# Pandas

Using the heart-attack.csv example below, fill in the code blocks for a new dataset, auto-mpg

The first step is to download the auto-mpg data set (auto-mpg.data and auto-mpg.names) from UCI: https://archive.ics.uci.edu/ml/datasets/Auto%2BMPG

In this file, replace gender with origin and age with mpg

## Resources
1. Ch 5-6 in Python for Data Analysis, 2nd Ed, Wes McKinney (UCalgary library and https://github.com/wesm/pydata-book)
2. Ch 3 in Python Data Science Handbook, Jake VanderPlas (Ucalgary library and https://github.com/jakevdp/PythonDataScienceHandbook)

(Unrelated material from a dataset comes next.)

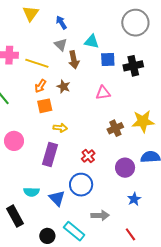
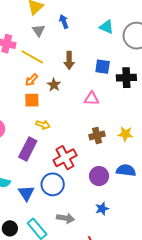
cyan triangle: (92, 42) -> (107, 27), moved
gray triangle: (61, 45) -> (39, 30), moved
yellow star: (143, 121) -> (125, 134), size x0.7
red cross: (88, 156) -> (65, 158), size x1.6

First, import Pandas and NumPy:

In [None]:
import numpy as np
import pandas as pd

## Load data from file

Most often data will come from somewhere, often csv files, and using `pd.read_csv()` will allow smooth creation of DataFrames.

Let's load the required dataset:

In [None]:
# Replace code below with code to load auto-mpg dataset
# Hint: Use attribute information from website to determine column names
# Hint: Load with na_values = '?' and sep=r'\s+'
data = pd.read_csv('heart-attack.csv')

After loading data, it is good practice to check what we have. Usually, the sequences is:
1. Check dimension
2. Peek at the first rows
3. Get info on data types and missing values
4. Summarize columns

In [None]:
# Check dimension (rows, columns) 
data.shape

In [None]:
# Peek at the first rows
data.head()

In [None]:
# Column names are
data.columns

In [None]:
# Get info on data types and missing values
data.info()

## Summarize values
What is the mean, std, min, max in each column?

In [None]:
data.mean()

In [None]:
# where are the other columns? Check data types
data.dtypes

Now we can describe all columns, meaning printing basic statistics. Note that by default Pandas ignores NaN, whereas NumPy does not.

In [None]:
data.describe() # ignores NaN

We could be interested by these statistics in each of the values from one column. To get these, we first group values by those values, then ask for the description. We will only look at one separate variable for clarity

In [None]:
# Replace variables to correspond to auto-mpg dataset
data.groupby(by='gender').describe().age

## Find NaNs
How many NaNs in each column?

We can ask which entries are null, which produces a boolean array


In [None]:
data.isnull()

Applying `sum()` to this boolean array will count the number of `True` values in each column

In [None]:
data.isnull().sum()

We get complementary information from `info()`

In [None]:
data.info()

We can fill (replace) these missing values, for example with the minimum value in each column

In [None]:
data.fillna(data.min()).describe()

## Count unique values (a histogram)

We finish off, with our good friend the histogram

In [None]:
# Replace code to correspond to relevant auto-mpg variable
data['age'].value_counts()